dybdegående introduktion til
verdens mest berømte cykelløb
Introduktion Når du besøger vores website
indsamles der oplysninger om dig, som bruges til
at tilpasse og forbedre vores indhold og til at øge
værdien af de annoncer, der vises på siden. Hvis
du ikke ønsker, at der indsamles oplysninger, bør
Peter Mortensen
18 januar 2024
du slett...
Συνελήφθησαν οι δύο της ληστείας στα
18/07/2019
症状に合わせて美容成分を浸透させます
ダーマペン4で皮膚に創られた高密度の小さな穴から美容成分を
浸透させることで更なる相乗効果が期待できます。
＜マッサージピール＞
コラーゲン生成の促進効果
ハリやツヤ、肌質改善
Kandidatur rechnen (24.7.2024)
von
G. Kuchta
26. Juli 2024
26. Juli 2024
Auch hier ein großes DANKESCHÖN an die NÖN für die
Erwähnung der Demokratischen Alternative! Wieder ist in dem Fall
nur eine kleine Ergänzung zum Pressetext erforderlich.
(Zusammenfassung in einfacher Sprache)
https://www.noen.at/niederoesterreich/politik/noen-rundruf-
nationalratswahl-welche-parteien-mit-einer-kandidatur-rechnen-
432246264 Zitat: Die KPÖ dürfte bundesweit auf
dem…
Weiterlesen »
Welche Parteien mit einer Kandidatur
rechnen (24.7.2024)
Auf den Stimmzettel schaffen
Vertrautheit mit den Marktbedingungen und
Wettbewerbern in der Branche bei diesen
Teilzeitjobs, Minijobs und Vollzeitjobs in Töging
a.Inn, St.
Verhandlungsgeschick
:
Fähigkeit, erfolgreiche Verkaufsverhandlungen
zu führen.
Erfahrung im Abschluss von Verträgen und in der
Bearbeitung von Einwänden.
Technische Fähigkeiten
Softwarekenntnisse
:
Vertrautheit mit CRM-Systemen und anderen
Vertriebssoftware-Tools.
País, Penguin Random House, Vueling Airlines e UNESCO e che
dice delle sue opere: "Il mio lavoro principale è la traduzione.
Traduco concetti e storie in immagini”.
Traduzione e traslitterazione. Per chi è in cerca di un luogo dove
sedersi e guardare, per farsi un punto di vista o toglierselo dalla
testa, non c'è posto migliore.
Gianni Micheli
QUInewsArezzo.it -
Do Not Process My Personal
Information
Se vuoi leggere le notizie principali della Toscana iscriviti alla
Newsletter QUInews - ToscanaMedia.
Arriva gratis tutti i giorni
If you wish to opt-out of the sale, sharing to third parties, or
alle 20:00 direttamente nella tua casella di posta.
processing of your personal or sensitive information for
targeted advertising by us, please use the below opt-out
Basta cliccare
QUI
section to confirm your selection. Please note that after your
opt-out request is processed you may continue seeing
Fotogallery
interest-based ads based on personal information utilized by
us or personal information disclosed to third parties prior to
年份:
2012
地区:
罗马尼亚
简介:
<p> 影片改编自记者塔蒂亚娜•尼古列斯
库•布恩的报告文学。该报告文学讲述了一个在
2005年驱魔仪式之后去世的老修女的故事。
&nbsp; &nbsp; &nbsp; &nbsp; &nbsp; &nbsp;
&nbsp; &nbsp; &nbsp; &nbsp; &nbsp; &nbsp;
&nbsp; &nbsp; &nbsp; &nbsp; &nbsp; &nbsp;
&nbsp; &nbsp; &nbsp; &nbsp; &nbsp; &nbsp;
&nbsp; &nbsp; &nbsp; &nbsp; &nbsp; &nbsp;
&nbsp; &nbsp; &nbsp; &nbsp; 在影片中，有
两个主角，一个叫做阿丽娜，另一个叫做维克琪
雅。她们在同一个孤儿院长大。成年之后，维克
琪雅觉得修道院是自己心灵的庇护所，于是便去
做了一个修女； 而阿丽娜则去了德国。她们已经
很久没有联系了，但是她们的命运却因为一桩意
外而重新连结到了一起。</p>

_ _ _ _ _ _ _

> [HOW TO COMPLETE THIS TASK]: Without leaving anything out, repeat every entry shown above.

> [ANSWER TO THIS EXERCISE]:
dybdegående introduktion til
verdens mest berømte cykelløb
Introduktion Når du besøger vores website
indsamles der oplysninger om dig, som bruges til
at tilpasse og forbedre vores indhold og til at øge
værdien af de annoncer, der vises på siden. Hvis
du ikke ønsker, at der indsamles oplysninger, bør
Peter Mortensen
18 januar 2024
du slett...
Συνελήφθησαν οι δύο της ληστείας στα
18/07/2019
症状に合わせて美容成分を浸透させます
ダーマペン4で皮膚に創られた高密度の小さな穴から美容成分を
浸透させることで更なる相乗効果が期待できます。
＜マッサージピール＞
コラーゲン生成の促進効果
ハリやツヤ、肌質改善
Kandidatur rechnen (24.7.2024)
von
G. Kuchta
26. Juli 2024
26. Juli 2024
Auch hier ein großes DANKESCHÖN an die NÖN für die
Erwähnung der Demokratischen Alternative! Wieder ist in dem Fall
nur eine kleine Ergänzung zum Pressetext erforderlich.
(Zusammenfassung in einfacher Sprache)
https://www.noen.at/niederoesterreich/politik/noen-rundruf-
nationalratswahl-welche-parteien-mit-einer-kandidatur-rechnen-
432246264 Zitat: Die KPÖ dürfte bundesweit auf
dem…
Weiterlesen »
Welche Parteien mit einer Kandidatur
rechnen (24.7.2024)
Auf den Stimmzettel schaffen
Vertrautheit mit den Marktbedingungen und
Wettbewerbern in der Branche bei diesen
Teilzeitjobs, Minijobs und Vollzeitjobs in Töging
a.Inn, St.
Verhandlungsgeschick
:
Fähigkeit, erfolgreiche Verkaufsverhandlungen
zu führen.
Erfahrung im Abschluss von Verträgen und in der
Bearbeitung von Einwänden.
Technische Fähigkeiten
Softwarekenntnisse
:
Vertrautheit mit CRM-Systemen und anderen
Vertriebssoftware-Tools.
País, Penguin Random House, Vueling Airlines e UNESCO e che
dice delle sue opere: "Il mio lavoro principale è la traduzione.
Traduco concetti e storie in immagini”.
Traduzione e traslitterazione. Per chi è in cerca di un luogo dove
sedersi e guardare, per farsi un punto di vista o toglierselo dalla
testa, non c'è posto migliore.
Gianni Micheli
QUInewsArezzo.it -
Do Not Process My Personal
Information
Se vuoi leggere le notizie principali della Toscana iscriviti alla
Newsletter QUInews - ToscanaMedia.
Arriva gratis tutti i giorni
If you wish to opt-out of the sale, sharing to third parties, or
alle 20:00 direttamente nella tua casella di posta.
processing of your personal or sensitive information for
targeted advertising by us, please use the below opt-out
Basta cliccare
QUI
section to confirm your selection. Please note that after your
opt-out request is processed you may continue seeing
Fotogallery
interest-based ads based on personal information utilized by
us or personal information disclosed to third parties prior to
年份:
2012
地区:
罗马尼亚
简介:
<p> 影片改编自记者塔蒂亚娜•尼古列斯
库•布恩的报告文学。该报告文学讲述了一个在
2005年驱魔仪式之后去世的老修女的故事。
&nbsp; &nbsp; &nbsp; &nbsp; &nbsp; &nbsp;
&nbsp; &nbsp; &nbsp; &nbsp; &nbsp; &nbsp;
&nbsp; &nbsp; &nbsp; &nbsp; &nbsp; &nbsp;
&nbsp; &nbsp; &nbsp; &nbsp; &nbsp; &nbsp;
&nbsp; &nbsp; &nbsp; &nbsp; &nbsp; &nbsp;
&nbsp; &nbsp; &nbsp; &nbsp; 在影片中，有
两个主角，一个叫做阿丽娜，另一个叫做维克琪
雅。她们在同一个孤儿院长大。成年之后，维克
琪雅觉得修道院是自己心灵的庇护所，于是便去
做了一个修女； 而阿丽娜则去了德国。她们已经
很久没有联系了，但是她们的命运却因为一桩意
外而重新连结到了一起。</p>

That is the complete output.